Here are a few examples for the English language Wikipedia revision history dump.
- November 2010: TBD (running). 104GB bz2 compressed.
- May 2016: 14 371 294 447 992 bytes (14 TB) uncompressed.
- October 2018: 17 959 415 517 241 (18 TB) bytes uncompressed.
- April 2019: 18 880 938 139 465 bytes (19 TB) uncompressed. 937GB bz2 compressed. 157GB 7z compressed.
Wikidata is also large. In May 2019, 550GB bz2 compressed, 190GB 7z compressed. In March 2022, 1.4TB uncompressed.
At this point Wikidata is growing faster than English language Wikipedia.
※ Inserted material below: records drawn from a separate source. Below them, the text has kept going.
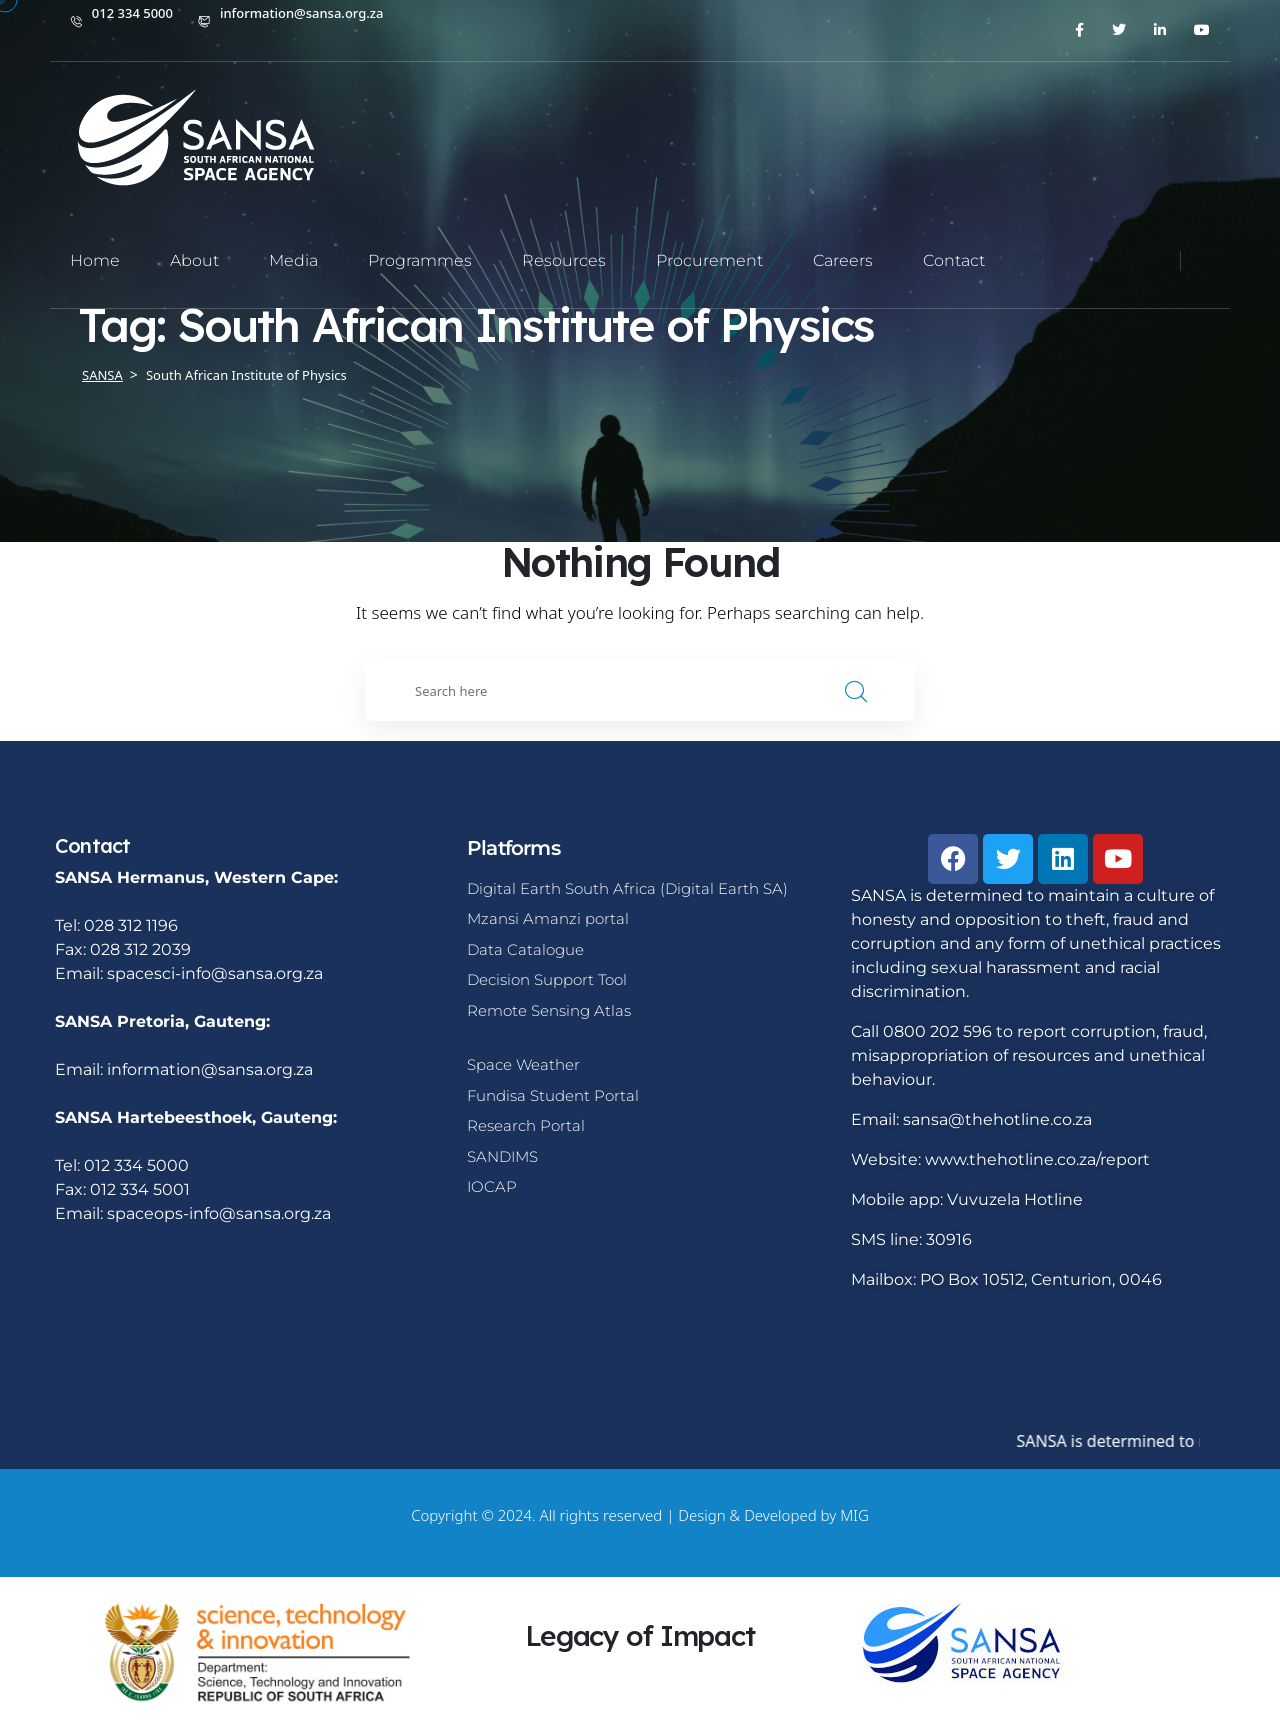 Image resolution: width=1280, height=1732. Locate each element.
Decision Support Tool (547, 979)
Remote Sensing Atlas (549, 1010)
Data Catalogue (525, 949)
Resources (564, 260)
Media (293, 260)
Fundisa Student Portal (553, 1095)
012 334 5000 (132, 13)
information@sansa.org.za (302, 13)
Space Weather (523, 1064)
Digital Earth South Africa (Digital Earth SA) (627, 888)
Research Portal (526, 1125)
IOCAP (492, 1186)
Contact (954, 260)
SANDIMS (502, 1156)
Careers (843, 260)
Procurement (709, 260)
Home (95, 260)
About (194, 260)
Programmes (420, 260)
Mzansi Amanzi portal (548, 918)
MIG (854, 1515)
The moral of this story: Download only what you need, and never uncompress into a file if you can avoid it (you don't have room anyway).
Downloading what you need
Types of files for download (see https://dumps.wikimedia.org/backup-index.html):
Metadata vs Content
- so-called stubs: these files do not contain any page or revision content. They only contain metadata (see Page metadata to get the idea).
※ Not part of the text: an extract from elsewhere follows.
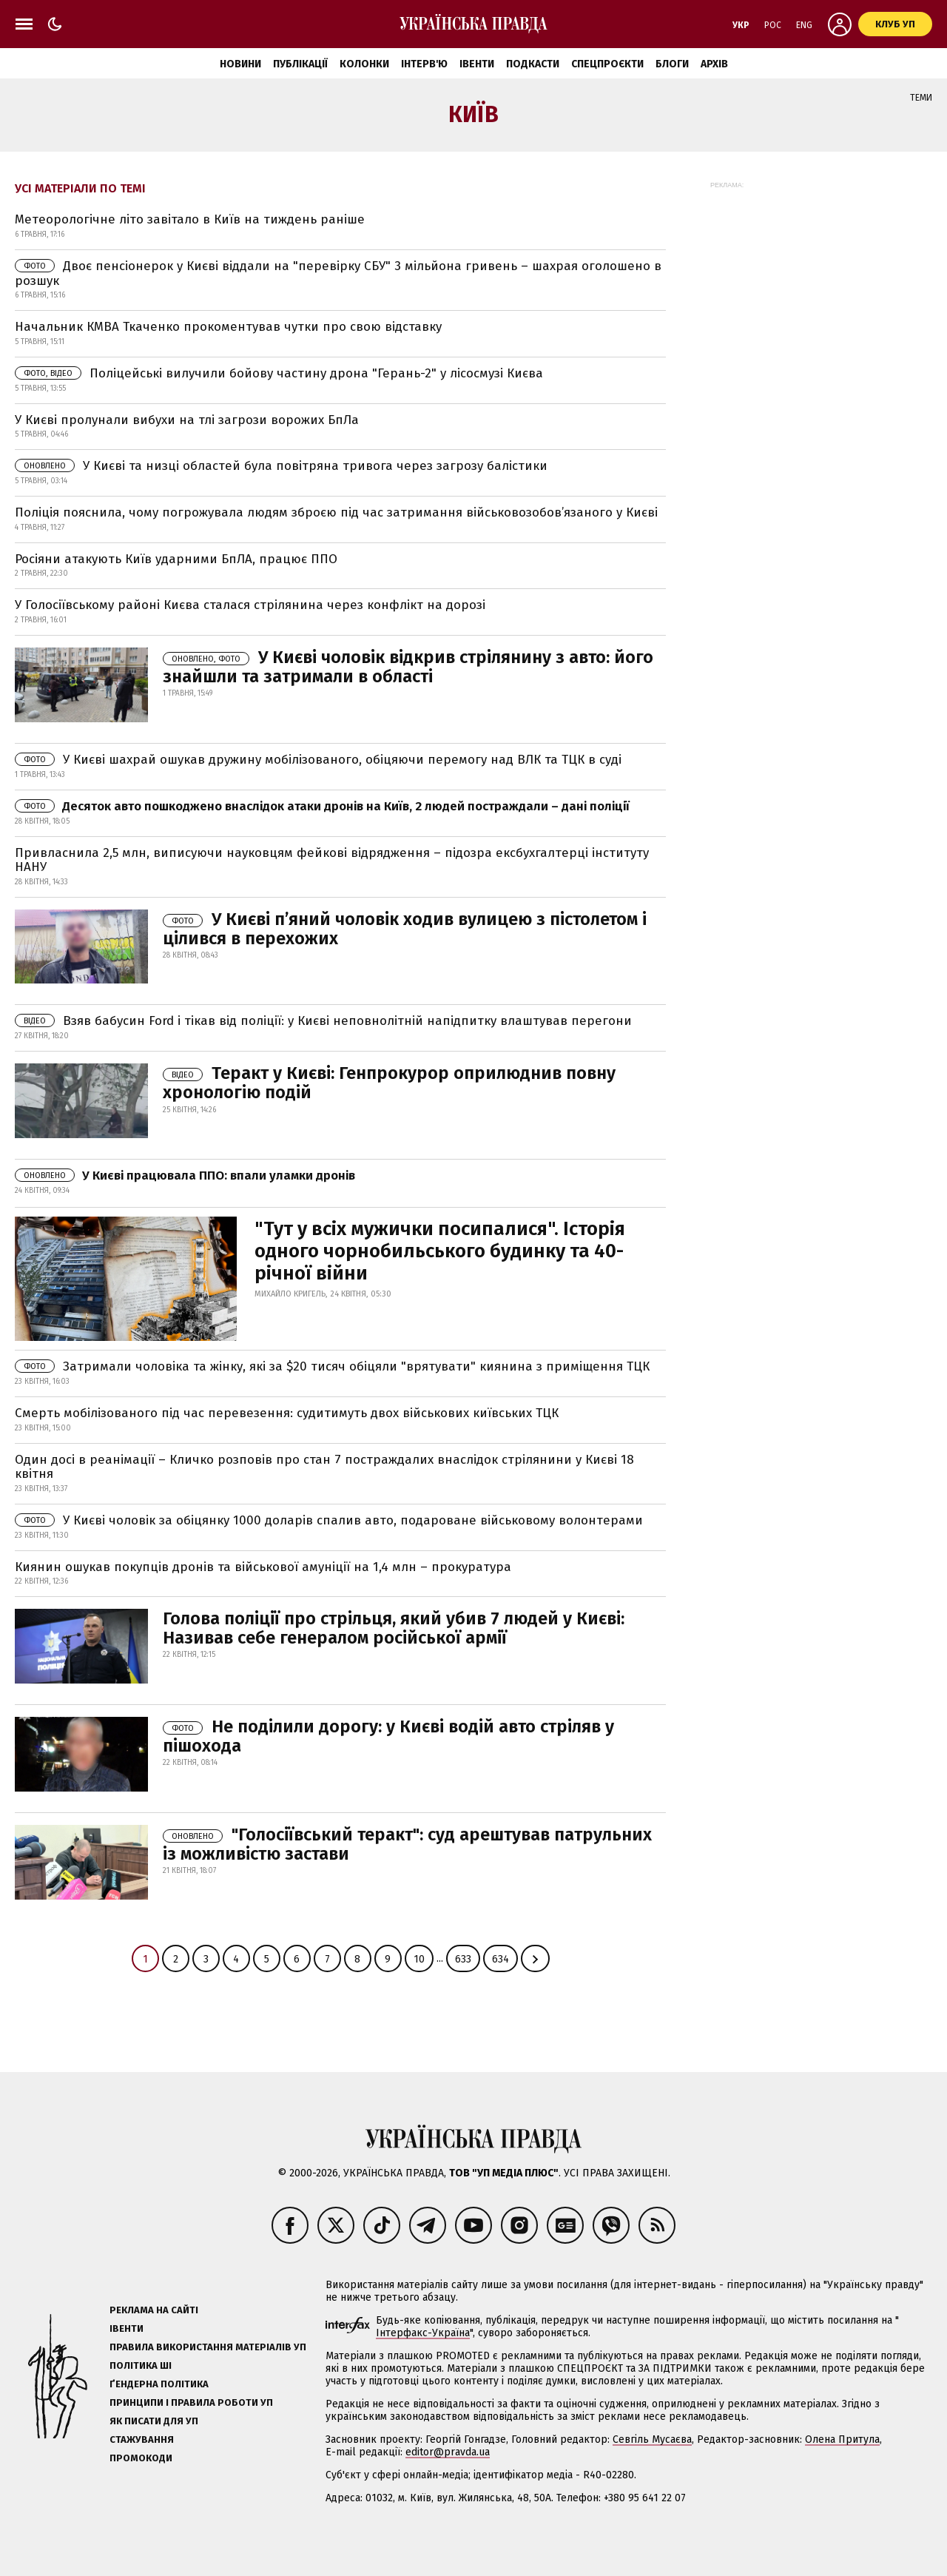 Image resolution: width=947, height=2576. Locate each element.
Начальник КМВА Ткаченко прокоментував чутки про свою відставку (228, 326)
- content files, i.e. pages-articles, meta-current, meta-history. These files contain some metadata and raw revision content.
Articles vs Everything
- articles: these files contain everything in the main namespace (so all articles), the project namespace, the Help and MediaWiki namespaces, the Template and Module namespaces, the Category and File namespaces, and a couple others.
- meta: these files contain every page in every namespace, notably including all User pages and all Talk pages.
Current vs History
- articles, current: these files contain only the current revision of each page at the time of the dump
- history: these files contain every revision of the page dumped; this could be thousands of revisions in some cases.